Right: The Mittelwerk V-1 and V-2 factories occupied large tunnels underneath Kohnstein Mountain several miles northwest of the town of Nordhausen in what is now Eastern Germany. The factories used slave labor from the Mittelbau-Dora concentration camp, a subcamp of Buchenwald. About 60,000 prisoners from 21 nations passed through Mittelbau-Dora in an 18 month period. An estimated 20,000 inmates died in the camp: 9,000 from exhaustion and collapse, 350 by hanging (200 for sabotage), while the remainder succumbed to disease and starvation. (It was largely because of Albert Speer’s role as Nazi Minister of Armaments and War Production in supplying slave labor to V‑1 and V‑2 production facilities that he received a 20-year sentence at the postwar Nuremberg Trials.) Wernher von Braun visited the underground production facilities in the last months of 1943, when prisoners were engaged in building the tunnels, then twice between January and May 1944. “An extraordinarily depressing impression [swept over me],” von Braun told his German biographer in the late 1960s, “each time that I went into the underground plant and had to see the prisoners at work. It is repulsive to be suddenly surrounded by prisoners. The whole atmosphere was unbearable.” SS camp guards spared him an even more depressing sight seeing the above-ground Mittelbau-Dora concentration camp, where death stalked von Braun’s V weapon workers.
Left: A GI (right frame of photo) inspects a V-2 ballistic missile at the underground Mittelwerk facility.
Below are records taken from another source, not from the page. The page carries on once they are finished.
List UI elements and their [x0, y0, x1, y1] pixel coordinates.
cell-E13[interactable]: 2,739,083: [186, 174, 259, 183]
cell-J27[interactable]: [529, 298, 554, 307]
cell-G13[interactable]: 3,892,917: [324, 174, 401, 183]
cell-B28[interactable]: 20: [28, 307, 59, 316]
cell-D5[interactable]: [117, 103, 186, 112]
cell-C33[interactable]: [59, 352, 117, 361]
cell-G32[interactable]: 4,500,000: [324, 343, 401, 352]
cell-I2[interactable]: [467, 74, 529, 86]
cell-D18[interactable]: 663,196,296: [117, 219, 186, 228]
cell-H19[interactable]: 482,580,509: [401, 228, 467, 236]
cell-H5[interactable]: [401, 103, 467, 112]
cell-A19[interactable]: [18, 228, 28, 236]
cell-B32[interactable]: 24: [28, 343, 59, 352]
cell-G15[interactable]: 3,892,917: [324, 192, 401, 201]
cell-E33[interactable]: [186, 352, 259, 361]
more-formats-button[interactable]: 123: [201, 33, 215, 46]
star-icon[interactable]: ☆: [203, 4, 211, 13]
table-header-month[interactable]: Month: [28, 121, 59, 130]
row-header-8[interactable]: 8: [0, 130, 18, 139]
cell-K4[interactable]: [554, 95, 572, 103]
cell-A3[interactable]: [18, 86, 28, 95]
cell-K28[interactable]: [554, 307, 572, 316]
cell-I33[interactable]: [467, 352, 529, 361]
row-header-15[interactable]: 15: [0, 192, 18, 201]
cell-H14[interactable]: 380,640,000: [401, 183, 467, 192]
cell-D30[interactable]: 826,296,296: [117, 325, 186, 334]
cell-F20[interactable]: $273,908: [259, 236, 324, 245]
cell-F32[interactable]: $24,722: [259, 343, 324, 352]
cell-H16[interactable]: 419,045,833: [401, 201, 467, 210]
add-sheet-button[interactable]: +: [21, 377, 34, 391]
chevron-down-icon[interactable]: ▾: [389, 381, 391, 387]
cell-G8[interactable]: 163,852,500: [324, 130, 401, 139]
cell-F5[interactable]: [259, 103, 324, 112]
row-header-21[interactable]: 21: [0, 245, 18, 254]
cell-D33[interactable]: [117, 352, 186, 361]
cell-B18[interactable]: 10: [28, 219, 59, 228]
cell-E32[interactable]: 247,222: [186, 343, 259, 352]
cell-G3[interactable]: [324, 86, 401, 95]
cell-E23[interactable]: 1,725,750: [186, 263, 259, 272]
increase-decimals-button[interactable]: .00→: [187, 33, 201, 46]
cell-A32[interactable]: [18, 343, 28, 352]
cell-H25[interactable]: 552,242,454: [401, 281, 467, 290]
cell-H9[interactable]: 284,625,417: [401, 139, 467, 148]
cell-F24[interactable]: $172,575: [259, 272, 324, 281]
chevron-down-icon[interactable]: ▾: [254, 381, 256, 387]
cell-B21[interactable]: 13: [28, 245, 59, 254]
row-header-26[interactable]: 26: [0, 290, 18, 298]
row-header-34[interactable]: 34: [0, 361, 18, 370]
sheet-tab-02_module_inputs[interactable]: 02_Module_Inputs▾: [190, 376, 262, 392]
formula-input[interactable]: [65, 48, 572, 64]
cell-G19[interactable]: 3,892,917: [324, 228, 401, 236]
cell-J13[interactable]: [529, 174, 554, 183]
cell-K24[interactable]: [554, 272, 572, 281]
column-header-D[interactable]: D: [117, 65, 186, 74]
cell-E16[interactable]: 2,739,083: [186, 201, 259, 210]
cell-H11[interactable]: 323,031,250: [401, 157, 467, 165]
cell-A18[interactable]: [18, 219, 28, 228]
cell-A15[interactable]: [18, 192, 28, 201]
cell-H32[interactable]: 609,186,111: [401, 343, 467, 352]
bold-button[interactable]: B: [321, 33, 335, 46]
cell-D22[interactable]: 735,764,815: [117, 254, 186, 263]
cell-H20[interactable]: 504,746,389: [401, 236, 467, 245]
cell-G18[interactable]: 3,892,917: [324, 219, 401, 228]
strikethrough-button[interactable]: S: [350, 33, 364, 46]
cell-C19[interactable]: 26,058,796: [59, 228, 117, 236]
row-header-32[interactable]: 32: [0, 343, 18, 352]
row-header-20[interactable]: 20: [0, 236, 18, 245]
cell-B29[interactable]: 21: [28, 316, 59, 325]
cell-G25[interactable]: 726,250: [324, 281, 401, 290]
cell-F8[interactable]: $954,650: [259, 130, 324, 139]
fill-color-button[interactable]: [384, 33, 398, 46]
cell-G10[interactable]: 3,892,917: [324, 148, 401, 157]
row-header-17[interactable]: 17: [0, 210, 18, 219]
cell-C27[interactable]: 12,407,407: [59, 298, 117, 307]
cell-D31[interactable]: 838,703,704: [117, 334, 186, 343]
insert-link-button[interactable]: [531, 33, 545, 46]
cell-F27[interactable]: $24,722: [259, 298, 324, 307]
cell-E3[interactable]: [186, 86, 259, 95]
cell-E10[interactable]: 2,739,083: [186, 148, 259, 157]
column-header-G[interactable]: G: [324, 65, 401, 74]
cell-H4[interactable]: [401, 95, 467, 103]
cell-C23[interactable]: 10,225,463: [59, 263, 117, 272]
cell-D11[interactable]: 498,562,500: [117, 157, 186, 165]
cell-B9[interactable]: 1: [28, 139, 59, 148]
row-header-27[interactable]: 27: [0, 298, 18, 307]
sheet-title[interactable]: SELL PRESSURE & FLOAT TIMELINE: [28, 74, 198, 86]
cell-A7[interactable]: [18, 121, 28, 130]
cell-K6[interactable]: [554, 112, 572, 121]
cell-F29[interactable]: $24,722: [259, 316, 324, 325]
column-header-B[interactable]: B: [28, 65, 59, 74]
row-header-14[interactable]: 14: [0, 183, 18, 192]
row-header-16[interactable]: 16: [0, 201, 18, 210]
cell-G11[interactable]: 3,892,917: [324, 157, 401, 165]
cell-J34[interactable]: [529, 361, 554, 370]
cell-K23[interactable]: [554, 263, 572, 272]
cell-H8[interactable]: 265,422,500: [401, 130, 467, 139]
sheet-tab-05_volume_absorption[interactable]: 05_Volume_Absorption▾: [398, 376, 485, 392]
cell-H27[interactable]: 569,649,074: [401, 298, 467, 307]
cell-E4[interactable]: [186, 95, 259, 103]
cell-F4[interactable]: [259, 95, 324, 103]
The 46 ft tall V‑2 ballistic missile, which carried a one-ton warhead, was Nazi Germany’s secret weapon developed under the direction of Wernher von Braun by German scientists in an attempt to reverse the course of the war. About the time the Germans kicked off their V‑2 rain of terror weapons, they unleashed a propaganda leaflet campaign over England. “It’s time for the British people to listen to the words of reason of the Fuehrer,” the flyer read. “Give up this war. It is one you cannot hope to win.” British countermeasures consisted mainly of bombing V‑2 launching sites and supply depots. Roughly 250 V‑2s were found on the Mittelwerk assembly line in mid-1945 in various stages of completion when it was overrun.
Right: Rows of dead inmates fill the yard of the Boelcke Barracks at Nordhausen Camp, April 12, 1945, one day after liberation. (Nordhausen and Dora were separate camps within the same 40 plus Konzentrationslager Mittelbau complex.) Used as an overflow camp for sick and dying inmates from January 1945, Nordhausen saw its numbers rise from a few hundred to over 6,000, when up to 100 inmates died every day. Around 1,300 inmates died on the night of April 2, 1945, when British bombs destroyed substantial parts of the barracks during raids that destroyed three-quarters of the town of Nordhausen.